Telus changed its timing for reporting the value of stock awards, which led it to revise Mr. Entwistle’s compensation for 2020 by $16.04 million, as it disclosed in its proxy circular. 2021, at $13.29 million. The change makes Mr Entwistle’s pay rise in 2021 seem bigger than it would otherwise be.

Mirko Bibic, CEO of BCE Inc., also got a pay raise last year. He took home $11.14 million in total compensation, up from $9.48 million in 2020. The increase was due to his cash bonus nearly doubling to $3.19 million from 1.61 million dollars the previous year. Bonuses have increased by 50% or more for other senior executives.

The company scored its “Corporate Performance Index,” an assessment of several financial and strategic goals, at 105% in 2021. In pandemic-ravaged 2020, BCE BCE-T scored just 25% on its performance indicators.

BCE stopped using stock options to compensate executives last year. The company’s board compensation committee conducted a review in 2020 and decided to modify its long-term incentive plan to, it said, “discourage undue risk-taking in the short term.” term “.

At Rogers Communications Inc. RCI-BT, Tony Staffieri, who was named interim CEO in November after a battle for control of the wireless giant, earned $4.58 million last year. Mr. Staffieri served as chief financial officer for most of 2021, was fired at the end of September and then rehired in the top job. In 2020, he received $4.19 million in total compensation.

Rogers said Mr. Staffieri will receive a total compensation package in 2022 that is expected to exceed $10 million. He will receive a salary of 1.4 million dollars. His bonus will have a target of $1.4 million, but could go up to $2.8 million. He will also receive a long-term equity award equal to 536% of his salary. That price would be $7.5 million.

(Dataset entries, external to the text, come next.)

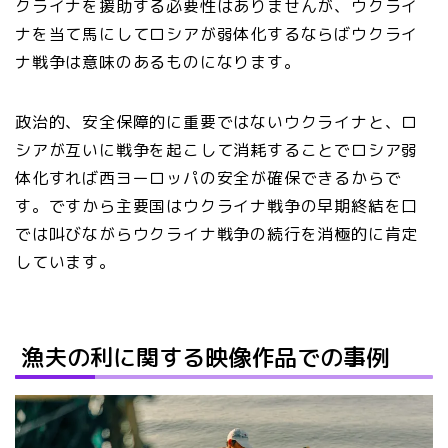
クライナを援助する必要性はありませんが、ウクライ
ナを当て馬にしてロシアが弱体化するならばウクライ
ナ戦争は意味のあるものになります。
政治的、安全保障的に重要ではないウクライナと、ロ
シアが互いに戦争を起こして消耗することでロシア弱
体化すれば西ヨーロッパの安全が確保できるからで
す。ですから主要国はウクライナ戦争の早期終結を口
では叫びながらウクライナ戦争の続行を消極的に肯定
しています。
漁夫の利に関する映像作品での事例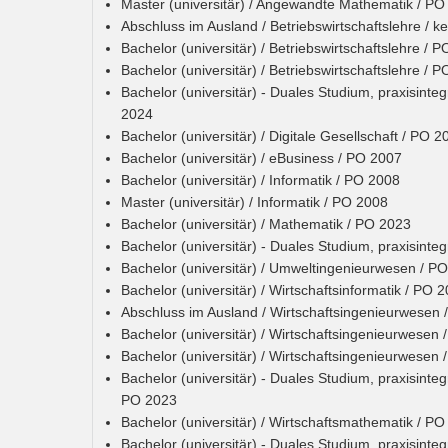
Master (universitär) / Angewandte Mathematik / PO
Abschluss im Ausland / Betriebswirtschaftslehre / k
Bachelor (universitär) / Betriebswirtschaftslehre / 
Bachelor (universitär) / Betriebswirtschaftslehre / 
Bachelor (universitär) - Duales Studium, praxisinteg
2024
Bachelor (universitär) / Digitale Gesellschaft / PO 2
Bachelor (universitär) / eBusiness / PO 2007
Bachelor (universitär) / Informatik / PO 2008
Master (universitär) / Informatik / PO 2008
Bachelor (universitär) / Mathematik / PO 2023
Bachelor (universitär) - Duales Studium, praxisinte
Bachelor (universitär) / Umweltingenieurwesen / P
Bachelor (universitär) / Wirtschaftsinformatik / PO 
Abschluss im Ausland / Wirtschaftsingenieurwesen 
Bachelor (universitär) / Wirtschaftsingenieurwesen
Bachelor (universitär) / Wirtschaftsingenieurwesen
Bachelor (universitär) - Duales Studium, praxisinteg
PO 2023
Bachelor (universitär) / Wirtschaftsmathematik / P
Bachelor (universitär) - Duales Studium, praxisinte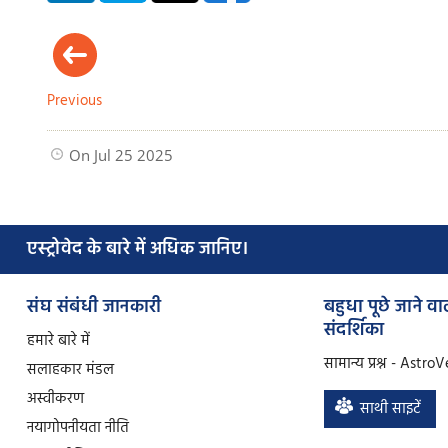
Previous
On Jul 25 2025
एस्ट्रोवेद के बारे में अधिक जानिए।
संघ संबंधी जानकारी
बहुधा पूछे जाने वाल
संदर्शिका
हमारे बारे में
सामान्य प्रश्न - Astro
सलाहकार मंडल
अस्वीकरण
साथी साइटें
नया
गोपनीयता नीति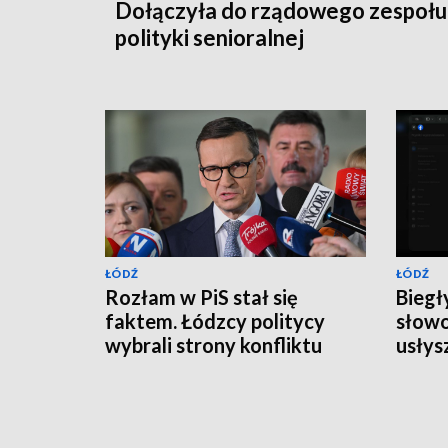
Dołączyła do rządowego zespołu 
polityki senioralnej
ŁÓDŹ
ŁÓDŹ
Rozłam w PiS stał się
Biegł
faktem. Łódzcy politycy
słowo
wybrali strony konfliktu
usłys
Karo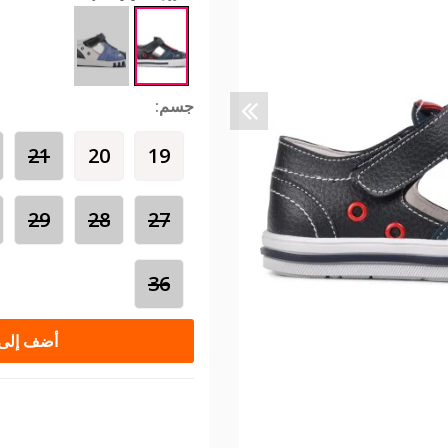
جسم:
21
20
19
29
28
27
36
أضف إلى 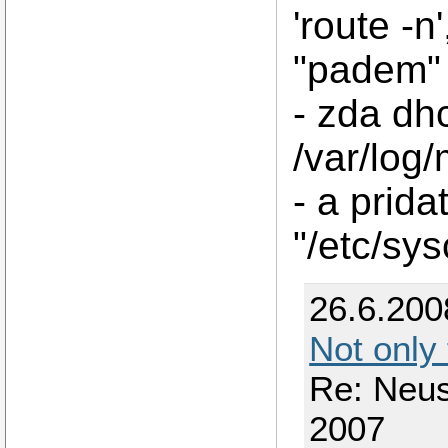
'route -n
"padem"
- zda dh
/var/log
- a prida
"/etc/sys
26.6.200
Not only
Re: Neus
2007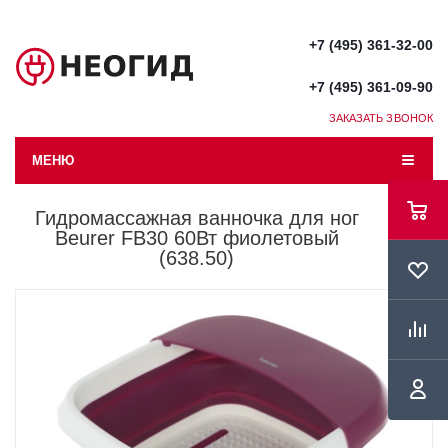
+7 (495) 361-32-00
+7 (495) 361-09-90
ЗАКАЗАТЬ ЗВОНОК
МЕНЮ
Гидромассажная ванночка для ног
Beurer FB30 60Вт фиолетовый
(638.50)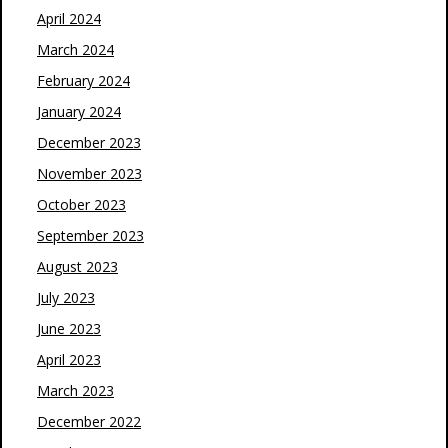
April 2024
March 2024
February 2024
January 2024
December 2023
November 2023
October 2023
September 2023
August 2023
July 2023
June 2023
April 2023
March 2023
December 2022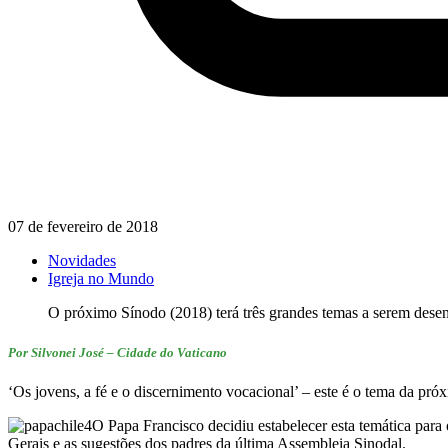
07 de fevereiro de 2018
Novidades
Igreja no Mundo
O próximo Sínodo (2018) terá três grandes temas a serem desenv
Por Silvonei José – Cidade do Vaticano
‘Os jovens, a fé e o discernimento vocacional’ – este é o tema da pr
O Papa Francisco decidiu estabelecer esta temática para 
Gerais e as sugestões dos padres da última Assembleia Sinodal.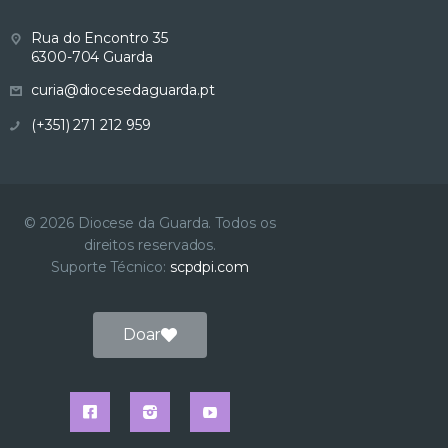
Rua do Encontro 35
6300-704 Guarda
curia@diocesedaguarda.pt
(+351) 271 212 959
© 2026 Diocese da Guarda. Todos os
direitos reservados.
Suporte Técnico:
scpdpi.com
Doar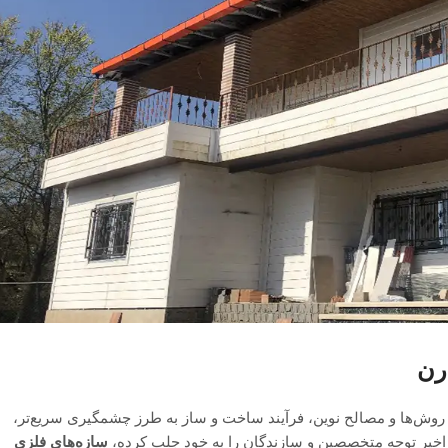
وش‌ها و مصالح نوین، فرآیند ساخت و ساز به طرز چشمگیری سریع‌تر،
ای اخیر توجه متخصصین و سازندگان را به خود جلب کرده،
سازه‌های فلزی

Rogers said it was “moderately over budget” for several financial goals that make up its annual bonus plan. However, “the company underperformed its major competitors,” it said in its proxy statement. Management has therefore recommended – and the human resources committee of the board of directors has supported it – to maintain the annual cash bonus for 2021 at 110% of its target for senior executives.

Joe Natale, who was ousted as CEO of Rogers last November, walked away with a severance package of $14.11 million, bringing his total compensation for 2021 to $27.38 million. The previous year, Mr. Natale earned $11.22 million in total compensation.

Shaw Communications Inc. SJR-BT paid CEO Bradley Shaw $11.94 million in its 2021 fiscal year, which ended August 31, compared to $6.87 million the previous year. The Globe and Mail reported Mr Shaw’s compensation in December when the company first disclosed it.